■ **WORK REQUIRED**
Print each entry precisely; exclude the pictures.

_ _ _ _ _

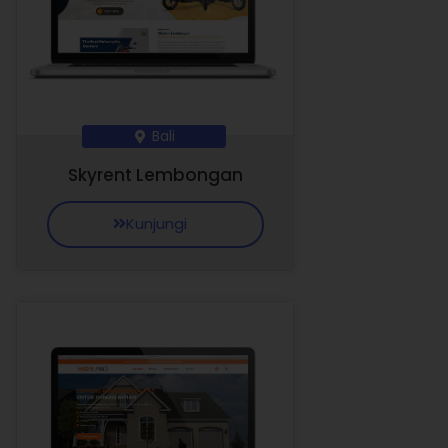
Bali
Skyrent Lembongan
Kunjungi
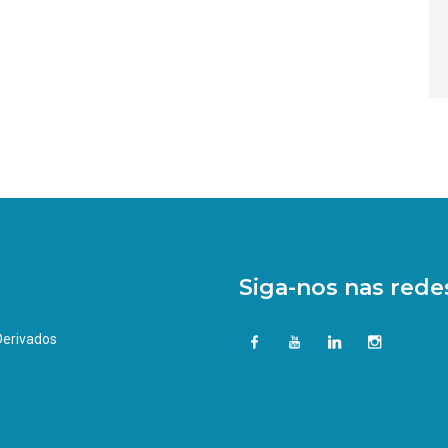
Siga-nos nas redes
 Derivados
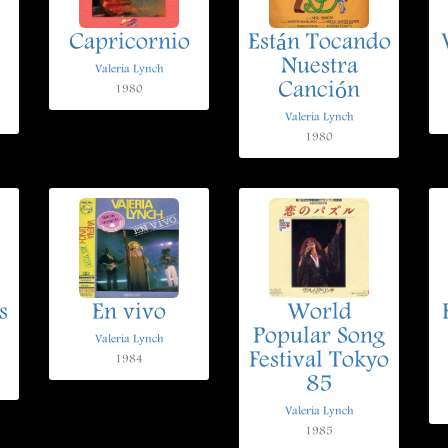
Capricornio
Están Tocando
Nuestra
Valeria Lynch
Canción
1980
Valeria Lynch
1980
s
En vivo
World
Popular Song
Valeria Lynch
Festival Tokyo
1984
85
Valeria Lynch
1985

_ _ _ _ _

■ **EXERCISE ANSWER**
Bali
Skyrent Lembongan
Kunjungi
Siga-nos nas redes
 Derivados
Capricornio
Están Tocando
Nuestra
Valeria Lynch
Canción
1980
Valeria Lynch
1980
s
En vivo
World
Popular Song
Valeria Lynch
Festival Tokyo
1984
85
Valeria Lynch
1985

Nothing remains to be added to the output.